Tuesday, March 04, 2008

Venezuela sends troops to Colombia border

The Associated Press
Tuesday, March 4, 2008

BOGOTÁ: Hundreds of Venezuelan troops moved toward the border with Colombia on Tuesday, where trade was slowing amid heightening tension after Colombia's cross-border strike on a rebel base in Ecuador.

The Organization of American States scheduled an emergency afternoon meeting in Washington to try to calm one of the region's worst political showdowns in years, between Colombia and Venezuela's president, Hugo Chávez, and his allies.

Colombian and Ecuadorean officials, meanwhile, traded accusations in the United Nations and the International Criminal Court.

The escalation of tensions was set off over the weekend when Colombia troops crossed the border with Ecuador and killed Raúl Reyes, a top commander of the Revolutionary Armed Forces of Colombia, or FARC, whose rebels had set up a camp there.

Chávez, who sympathizes with the leftist rebels, condemned the killing and angrily ordered about 9,000 soldiers - 10 battalions - to Venezuela's border with Colombia. He warned President Álvaro Uribe of Colombia that any strike on Venezuelan soil could provoke a South American war.

Colombia's defense minister said Monday that he would not be provoked into mobilizing troops in response.

President George W. Bush said the United States would stand by Colombia and criticized Venezuela's government for making "provocative maneuvers." Colombia has received about $5 billion in U.S. aid to fight drugs and leftist rebels since 2000.

Alberto Muller Rojas, a retired Venezuelan general and former top Chávez aide, said the troops were being sent to the border region as "a preventative measure."

Soldiers boarded buses and trucks at the Paramaracay base in central Venezuela on Tuesday morning, and battalions also were moving out from the northern state of Lara, its pro-Chávez governor, Luis Reyes, said.

The Venezuelan military has been tight-lipped about troop movements. Venezuela's armed forces include about 100,000 troops, Muller Rojas said. Colombia's U.S.-equipped and trained military has more than twice as many.

Uribe said his government would ask the International Criminal Court to try Chávez, alleging that he had financed "genocide" committed by the FARC. Uribe alleged that a laptop computer the Colombians said belonged to Raúl Reyes contained a reference to a $300 million Venezuelan payment.

The biggest losers from the killing of Reyes appeared to be the hostages that the FARC rebels have held for years, pending a swap with rebel prisoners.

Ecuador and France said they had been communicating with Reyes, trying to secure a hostage release, when Colombia's air force crossed the border to bomb his jungle camp.
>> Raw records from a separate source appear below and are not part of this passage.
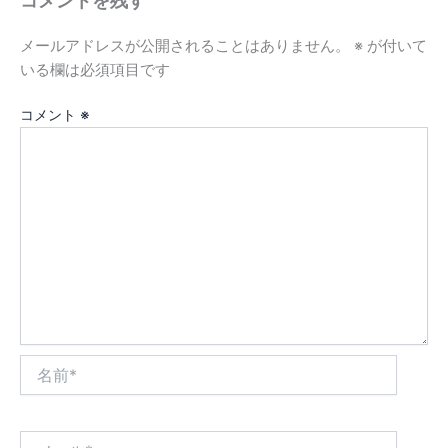
コメントを残す
メールアドレスが公開されることはありません。
※
が付いて
いる欄は必須項目です
コメント
※
名
前
*
メ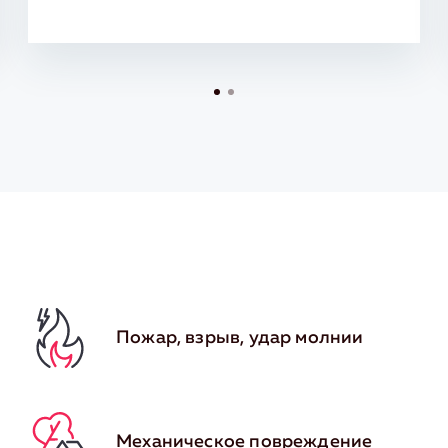
Пожар, взрыв, удар молнии
Механическое повреждение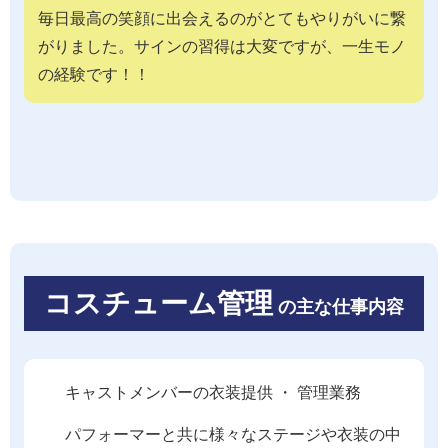
毎日最高の笑顔に出会えるのがとてもやりがいに繋
がりました。サインの習得は大変ですが、一生モノ
の経験です！！
コスチューム管理
の主な仕事内容
キャストメンバーの衣装提供 ・ 管理業務
パフォーマーと共に様々なステージや衣装の中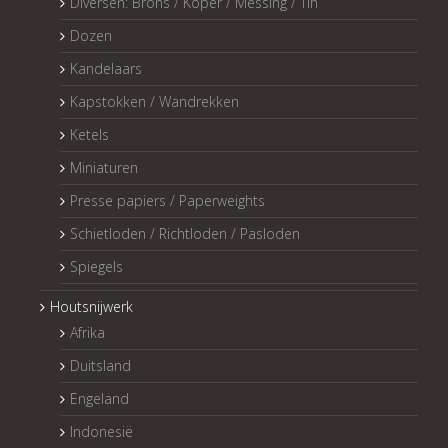
Diversen: Brons / Koper / Messing / Tin
Dozen
Kandelaars
Kapstokken / Wandrekken
Ketels
Miniaturen
Presse papiers / Paperweights
Schietloden / Richtloden / Pasloden
Spiegels
Houtsnijwerk
Afrika
Duitsland
Engeland
Indonesië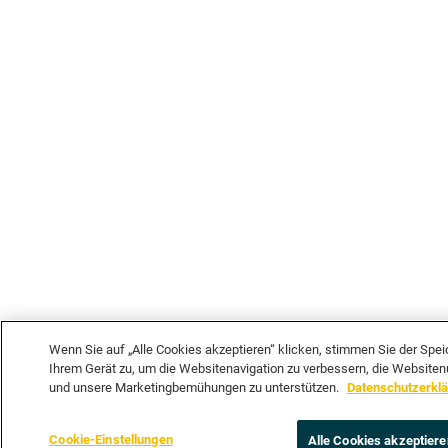
Wenn Sie auf „Alle Cookies akzeptieren“ klicken, stimmen Sie der Spe
Ihrem Gerät zu, um die Websitenavigation zu verbessern, die Websiten
und unsere Marketingbemühungen zu unterstützen.
Datenschutzerkl
Cookie-Einstellungen
Alle Cookies akzeptiere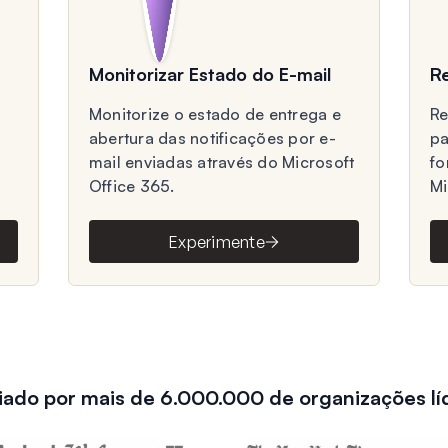
Monitorizar Estado do E-mail
Re
Monitorize o estado de entrega e
Re
abertura das notificações por e-
pa
mail enviadas através do Microsoft
fo
Office 365.
Mi
Experimente
iado por mais de 6.000.000 de organizações lí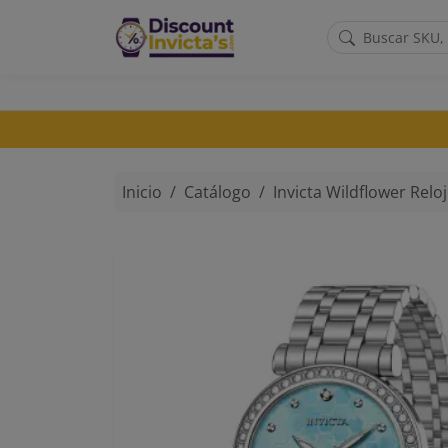
Saltar al contenido principal
Inicio
Catálogo
Invicta Wildflower Reloj para Mujer - 32mm - Esfera Azul -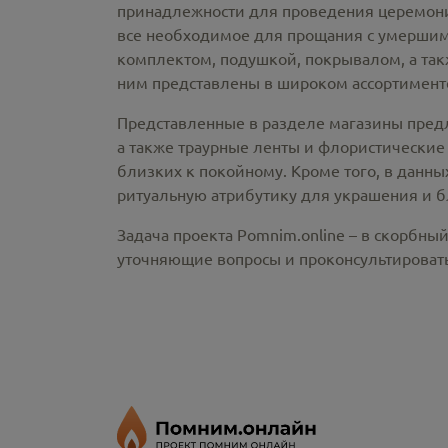
принадлежности
для проведения церемонии
все необходимое для прощания с умершим
комплектом, подушкой, покрывалом, а так
ним представлены в широком ассортименте
Представленные в разделе магазины пред
а также траурные ленты и флористические
близких к покойному. Кроме того, в данны
ритуальную атрибутику для украшения и б
Задача проекта Pomnim.online – в скорбны
уточняющие вопросы и проконсультировать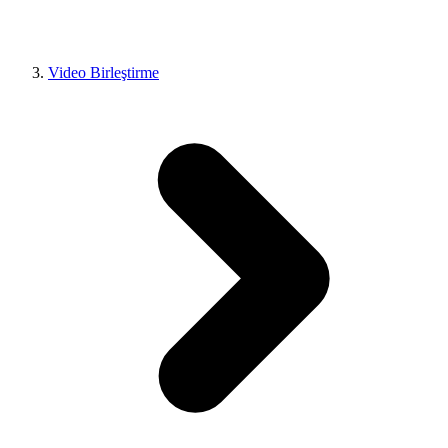
Video Birleştirme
Along with Reyes, 20 other rebels were killed.

"I'm sorry to tell you that the conversations were pretty advanced to free 12 hostages," Ecuador's president, Rafael Correa, said in a nationally televised address. "All of this was frustrated by the war-mongering, authoritarian hands" of the Colombian government.

A French Foreign Ministry spokeswoman, Pascale Andréani, confirmed that France had been in contact with Reyes and that "the Colombians were aware of it."

Colombia said documents in Reyes's laptop indicate that Correa's internal security minister met recently with a FARC envoy to discuss deepening relations with Ecuador and even replacing military officers who might oppose that.

Publicly, there had been no indication of even preliminary progress in securing the release of any of the 40 hostages the FARC wants to swap for hundreds of jailed guerrillas. Those hostages include three U.S. military contractors and a former Colombian presidential candidate, Ingrid Betancourt, who also has French nationality and who has become a cause célèbre in Europe.

The raid Saturday followed last week's release by the FARC of four hostages to Venezuela's justice minister, Ramón Rodríguez Chacín. The minister said the raid proved the "intent of the fascist Colombian government is to hamper the handover of hostages, because that is the path of peace."

Another victim of the crisis may be border trade, valued at $5 billion a year, most of it Colombian exports sorely needed by Venezuelans who are already suffering milk and meat shortages. Ecuador also depends on about $1.8 billion in trade with Colombia.

Venezuela said it would stop new exports and imports. At one closed border crossing, in Paraguachon, Venezuela, the authorities stopped trucks lined up Tuesday morning. But traffic was flowing normally at another crossing, in El Amparo, where a handful of Venezuelan troops stood watch as usual, the customs office was open, and traffic passed freely.